Ceci est en accord avec les résultats d'une autre étude in vitro
où la force d'adhérence des fibroblastes n'a pas été affectée par les conditions et les matériaux de surface [30]. Cependant les fibroblastes ont été enlevés dans une plus grande mesure de toutes les surfaces que les kératinocytes, ce qui indique une force d'adhérence globale plus faible pour ces cellules.
Plupart vitro
études dans de l'influence des propriétés de surface de l'implant sur l'adhésion de la cellule hôte ont été entreprises dans des environnements sans bactéries. Cependant, quand une surface de butée est placée dans la cavité buccale, la capacité des cellules des tissus mous, en particulier des kératinocytes, à adhérer peut être influencée par la présence de micro-organismes dans l'environnement buccal. L'effet d'un consortium de début streptocoques colonisatrice sur l'adhérence et la force d'adhésion des kératinocytes a donc été étudié.

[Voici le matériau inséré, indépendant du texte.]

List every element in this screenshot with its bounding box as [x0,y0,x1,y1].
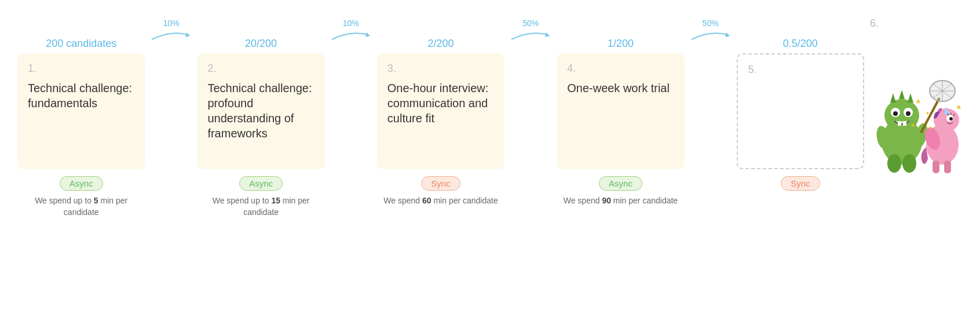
svg-text:★: ★ [915,97,922,105]
stage-5-number: 5. [748,64,853,76]
arrow-3-svg [510,29,551,42]
stage-2-count: 20/200 [245,38,277,50]
stage-2-number: 2. [207,63,314,75]
stage-4-time: We spend 90 min per candidate [564,195,678,207]
stage-3-card: 3. One-hour interview: communication and… [377,53,504,169]
stage-4-badge: Async [599,176,642,191]
stage-1-title: Technical challenge: fundamentals [28,81,134,111]
stage-4-footer: Async We spend 90 min per candidate [564,176,678,207]
arrow-2-svg [331,29,371,42]
stage-3-count: 2/200 [427,38,454,50]
monsters-svg: ★ ✦ ★ [870,52,963,179]
arrow-1: 10% [145,17,197,46]
svg-marker-14 [908,93,913,103]
stage-1-number: 1. [28,63,134,75]
stage-5-count: 0.5/200 [783,38,818,50]
stage-4-card: 4. One-week work trial [557,53,684,169]
stage-1: 200 candidates 1. Technical challenge: f… [17,17,145,218]
svg-text:★: ★ [956,103,962,111]
stage-2-badge: Async [239,176,283,191]
svg-marker-0 [185,32,190,37]
stage-3-number: 3. [387,63,494,75]
svg-rect-11 [903,121,906,126]
svg-marker-2 [545,32,550,37]
stage-1-card: 1. Technical challenge: fundamentals [17,53,145,169]
stage-6-section: 6. [870,17,963,179]
svg-text:★: ★ [910,122,915,128]
stage-1-count: 200 candidates [46,38,116,50]
svg-rect-10 [898,121,901,126]
stage-2-footer: Async We spend up to 15 min per candidat… [197,176,324,218]
stage-4-title: One-week work trial [567,81,674,96]
stage-5-card: 5. [737,53,864,169]
stage-3-title: One-hour interview: communication and cu… [387,81,494,126]
svg-point-18 [902,154,916,173]
svg-rect-37 [944,161,951,173]
stage-6-label: 6. [870,17,879,30]
svg-marker-12 [890,93,896,103]
stage-3-badge: Sync [421,176,460,191]
stage-2-card: 2. Technical challenge: profound underst… [197,53,324,169]
stage-4: 1/200 4. One-week work trial Async We sp… [557,17,684,207]
svg-marker-1 [365,32,370,37]
arrow-4: 50% [685,17,737,46]
stage-5-badge: Sync [781,176,820,191]
monsters-illustration: ★ ✦ ★ [870,52,963,179]
svg-point-9 [906,111,910,116]
stage-1-footer: Async We spend up to 5 min per candidate [17,176,145,218]
stage-2-time: We spend up to 15 min per candidate [197,195,324,218]
stage-1-time: We spend up to 5 min per candidate [17,195,145,218]
arrow-4-percent: 50% [703,19,719,28]
arrow-3: 50% [504,17,557,46]
svg-point-17 [887,154,901,173]
arrow-2: 10% [325,17,377,46]
svg-point-8 [893,111,898,116]
svg-text:✦: ✦ [928,125,933,131]
svg-rect-36 [933,161,939,173]
stage-4-count: 1/200 [608,38,634,50]
arrow-1-svg [151,29,191,42]
svg-marker-13 [899,90,905,99]
arrow-3-percent: 50% [522,19,539,28]
stage-2-title: Technical challenge: profound understand… [207,81,314,141]
stage-5: 0.5/200 5. Sync [737,17,864,191]
pipeline-container: 200 candidates 1. Technical challenge: f… [0,0,980,229]
arrow-2-percent: 10% [343,19,359,28]
stage-3-time: We spend 60 min per candidate [383,195,498,207]
stage-1-badge: Async [60,176,103,191]
stage-3: 2/200 3. One-hour interview: communicati… [377,17,504,207]
stage-4-number: 4. [567,63,674,75]
arrow-4-svg [690,29,731,42]
arrow-1-percent: 10% [163,19,179,28]
svg-point-32 [949,117,953,121]
stage-2: 20/200 2. Technical challenge: profound … [197,17,324,218]
stage-3-footer: Sync We spend 60 min per candidate [383,176,498,207]
stage-5-footer: Sync [781,176,820,191]
svg-text:✦: ✦ [925,110,930,116]
svg-marker-3 [725,32,730,37]
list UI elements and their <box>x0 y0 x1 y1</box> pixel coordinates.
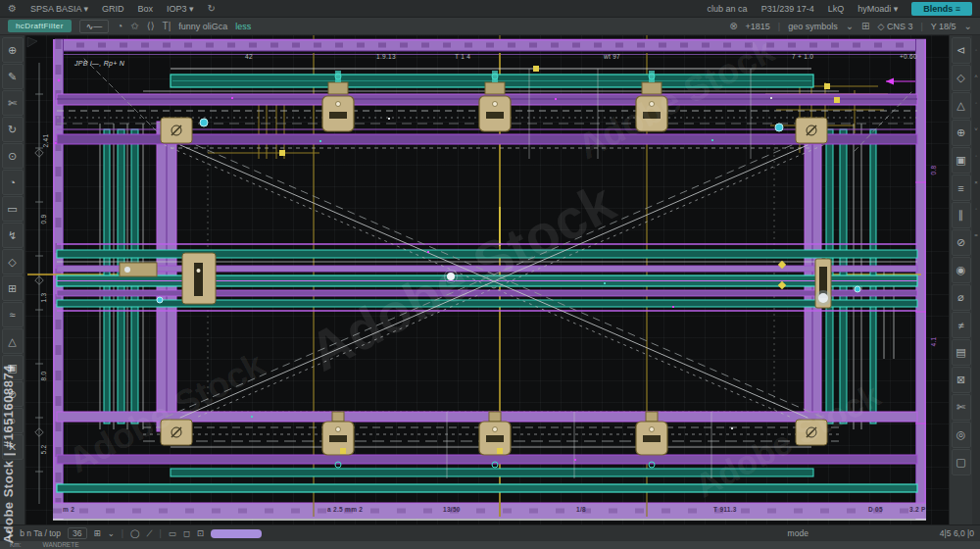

Kératinocytes adhésion était largement inhibée lorsque les bactéries étaient déjà présents sur les surfaces de titane suggérant que la guérison des tissus mous pourrait être fortement influencée par la présence de biofilms microbiens sur la surface de butée. L'exposition de la fixation des kératinocytes dans les mêmes bactéries, réduit la densité de cellules d'environ 50% et l'intégrité de la membrane cellulaire des cellules restantes a semblé être compromise. Alors que les dommages des cellules observée ici est quelque peu surprenant étant donné que les streptocoques oraux sont normalement pas considérés comme des pathogènes, des résultats similaires ont été obtenus dans des études in vitro
où ostéoblastes ont été exposés à la commensal de la peau, Staphylococcus epidermidis
[31, 32] . Il est connu que les streptocoques commensal produire une gamme de produits finaux métaboliques, y compris le lactate, l'acétate, l'éthanol et le formiate ainsi que des enzymes (glycosidases et protéases) et les antigènes bactériens, y compris l'acide lipotéichoïque (LTA) qui peuvent être considérés comme des mécanismes possibles pour l'observé les dommages cellulaires [33, 34]. Alors que les kératinocytes peuvent répondre à LTA par Toll-like récepteurs [35], les effets d'autres substances sur la fonction de kératinocytes ne sont actuellement pas bien compris.